1.   Understand that people’s behavior, including their verbal communication, is primarily a reflection upon them, and to a small percentage, a reflection upon you.  As human beings, we tend to personalize every situation to be about us.  In reality, a person’s words and actions normally represent what it going on in their world, not yours.  When someone is hurtful towards you, think of yourself like a mirror… and let it bounce back toward them.  You don’t need to be rude.  However, no one can make you feel badly about yourself without your permission.
2.   Remember that you cannot control another person’s words or actions.  The only thing that you can control is you, and how you react to him/her.  You’re best off remaining as least reactive as possible.  People tend to say and do more outrageous behaviors to others whom they can elicit the greatest responses from.  Neutral reactors are of no value to attention seekers and will no longer be their target.
3.   Set a time limit as to how long you will dwell over your missteps.  We all say and do things that we regret.  Share your regrets, either verbally with a trusted friend or in writing by journaling, but then after an allotted time period, move on.  You cannot change the error, and wasted energy worrying about such a mistake detracts from a more productive use of your personal resources.
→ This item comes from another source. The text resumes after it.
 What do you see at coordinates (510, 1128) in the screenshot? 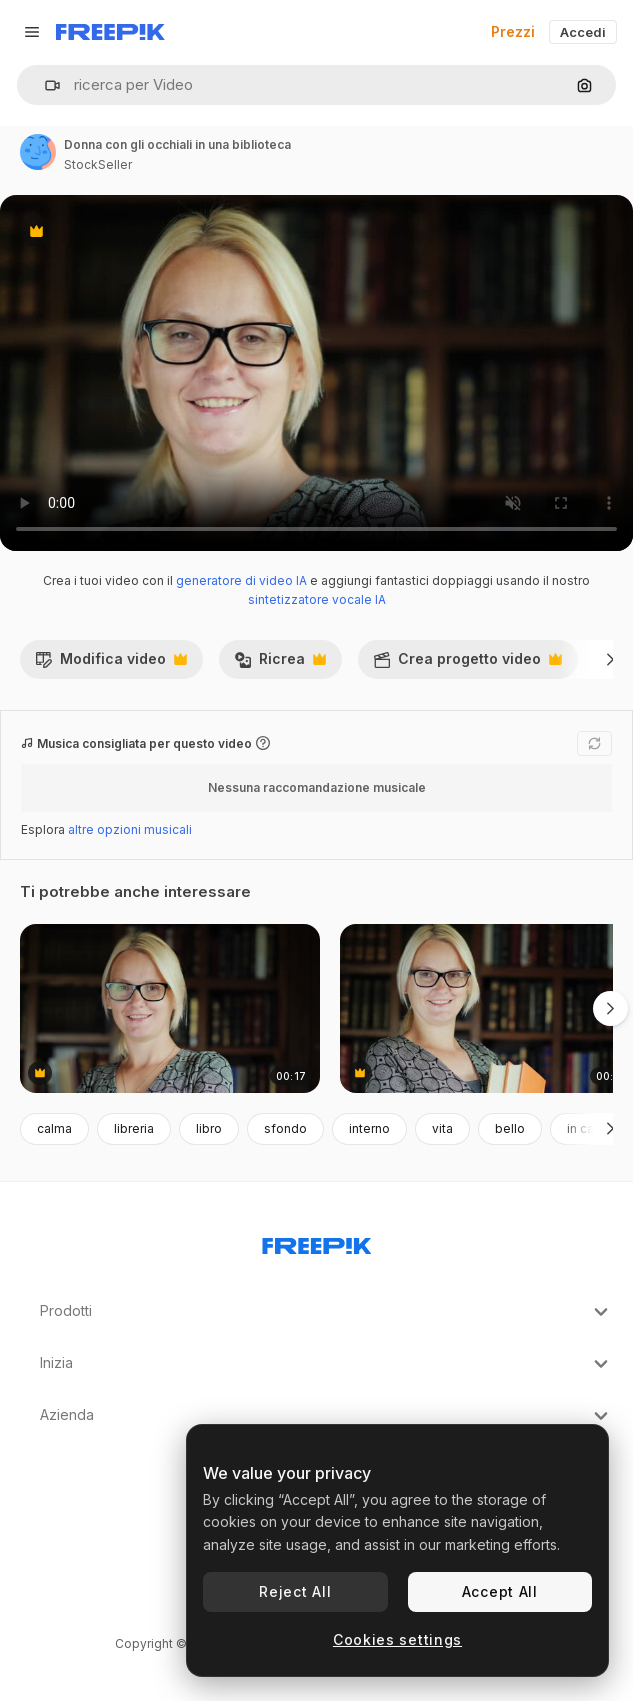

4.   Establish a “no guilt” policy.  If you ask someone a question, they should be able to answer honestly, without feeling guilty, even if it is not the answer that they know you would prefer to hear.  This may take some practice, but becomes easier over time, and makes for a more honest and meaningful relationship.
5.   Establish a “don’t fester” policy.  If someone is saying things that are hurtful to you, tell them at the moment it is occurring.  Chances are some of these messages are subject to interpretation and aren’t coming off in the way in which they were meant to.  The speaker and recipient may be on completely different pages.  Letting things fester makes for further misinterpretation and a build-up of bad will.  Oftentimes this leads to an outburst of angry comments when these hurt feelings are finally communicated. 
Feelings are complicated, and manifest on multiple levels.  Communication requires patience, diligence, humility and, most important, a desire to connect with your loved ones in an honest and meaningful manner.  The human connection, the ultimate result, is one of life’s greatest pleasures.  Effective communication, as with most things that provide the greatest of rewards, is rarely going to be easy.